→ What you will do:
Repeat each record below exactly as it is written.

→ Stored entries:
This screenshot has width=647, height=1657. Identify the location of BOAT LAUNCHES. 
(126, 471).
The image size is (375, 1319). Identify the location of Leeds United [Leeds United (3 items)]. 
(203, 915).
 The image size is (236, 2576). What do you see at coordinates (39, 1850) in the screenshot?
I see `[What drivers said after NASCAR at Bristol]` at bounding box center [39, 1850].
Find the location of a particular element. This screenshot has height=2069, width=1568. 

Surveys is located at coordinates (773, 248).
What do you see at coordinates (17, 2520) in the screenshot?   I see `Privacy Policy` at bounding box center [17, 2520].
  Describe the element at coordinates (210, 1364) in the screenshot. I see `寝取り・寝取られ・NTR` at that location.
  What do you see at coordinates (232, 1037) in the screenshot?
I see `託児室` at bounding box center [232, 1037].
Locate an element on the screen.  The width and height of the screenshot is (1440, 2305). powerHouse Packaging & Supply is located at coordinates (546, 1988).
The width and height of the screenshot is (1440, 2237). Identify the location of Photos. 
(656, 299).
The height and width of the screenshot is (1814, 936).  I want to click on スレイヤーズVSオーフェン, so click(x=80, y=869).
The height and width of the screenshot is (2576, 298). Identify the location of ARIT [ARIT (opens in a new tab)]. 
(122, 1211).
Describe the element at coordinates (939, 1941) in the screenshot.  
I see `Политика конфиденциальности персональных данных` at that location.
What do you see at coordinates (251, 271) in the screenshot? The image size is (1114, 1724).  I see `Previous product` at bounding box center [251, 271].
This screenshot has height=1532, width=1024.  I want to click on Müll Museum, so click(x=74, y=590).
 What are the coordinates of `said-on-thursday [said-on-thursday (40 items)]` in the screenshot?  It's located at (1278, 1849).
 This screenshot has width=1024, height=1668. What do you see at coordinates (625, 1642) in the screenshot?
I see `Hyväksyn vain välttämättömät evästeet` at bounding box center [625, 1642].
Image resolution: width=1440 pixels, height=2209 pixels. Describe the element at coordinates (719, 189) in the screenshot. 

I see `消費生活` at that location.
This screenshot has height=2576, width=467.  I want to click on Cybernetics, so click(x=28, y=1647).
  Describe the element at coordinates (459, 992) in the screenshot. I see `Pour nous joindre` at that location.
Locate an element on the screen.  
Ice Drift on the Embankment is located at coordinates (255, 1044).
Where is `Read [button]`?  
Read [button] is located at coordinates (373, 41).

→ Response area:
This screenshot has width=647, height=1657. Identify the location of BOAT LAUNCHES. 
(126, 471).
The image size is (375, 1319). Identify the location of Leeds United [Leeds United (3 items)]. 
(203, 915).
 The image size is (236, 2576). What do you see at coordinates (39, 1850) in the screenshot?
I see `[What drivers said after NASCAR at Bristol]` at bounding box center [39, 1850].
Find the location of a particular element. This screenshot has height=2069, width=1568. 

Surveys is located at coordinates (773, 248).
What do you see at coordinates (17, 2520) in the screenshot?   I see `Privacy Policy` at bounding box center [17, 2520].
  Describe the element at coordinates (210, 1364) in the screenshot. I see `寝取り・寝取られ・NTR` at that location.
  What do you see at coordinates (232, 1037) in the screenshot?
I see `託児室` at bounding box center [232, 1037].
Locate an element on the screen.  The width and height of the screenshot is (1440, 2305). powerHouse Packaging & Supply is located at coordinates (546, 1988).
The width and height of the screenshot is (1440, 2237). Identify the location of Photos. 
(656, 299).
The height and width of the screenshot is (1814, 936).  I want to click on スレイヤーズVSオーフェン, so click(x=80, y=869).
The height and width of the screenshot is (2576, 298). Identify the location of ARIT [ARIT (opens in a new tab)]. 
(122, 1211).
Describe the element at coordinates (939, 1941) in the screenshot.  
I see `Политика конфиденциальности персональных данных` at that location.
What do you see at coordinates (251, 271) in the screenshot? The image size is (1114, 1724).  I see `Previous product` at bounding box center [251, 271].
This screenshot has height=1532, width=1024.  I want to click on Müll Museum, so click(x=74, y=590).
 What are the coordinates of `said-on-thursday [said-on-thursday (40 items)]` in the screenshot?  It's located at (1278, 1849).
 This screenshot has width=1024, height=1668. What do you see at coordinates (625, 1642) in the screenshot?
I see `Hyväksyn vain välttämättömät evästeet` at bounding box center [625, 1642].
Image resolution: width=1440 pixels, height=2209 pixels. Describe the element at coordinates (719, 189) in the screenshot. 

I see `消費生活` at that location.
This screenshot has height=2576, width=467.  I want to click on Cybernetics, so click(x=28, y=1647).
  Describe the element at coordinates (459, 992) in the screenshot. I see `Pour nous joindre` at that location.
Locate an element on the screen.  
Ice Drift on the Embankment is located at coordinates (255, 1044).
Where is `Read [button]`?  
Read [button] is located at coordinates (373, 41).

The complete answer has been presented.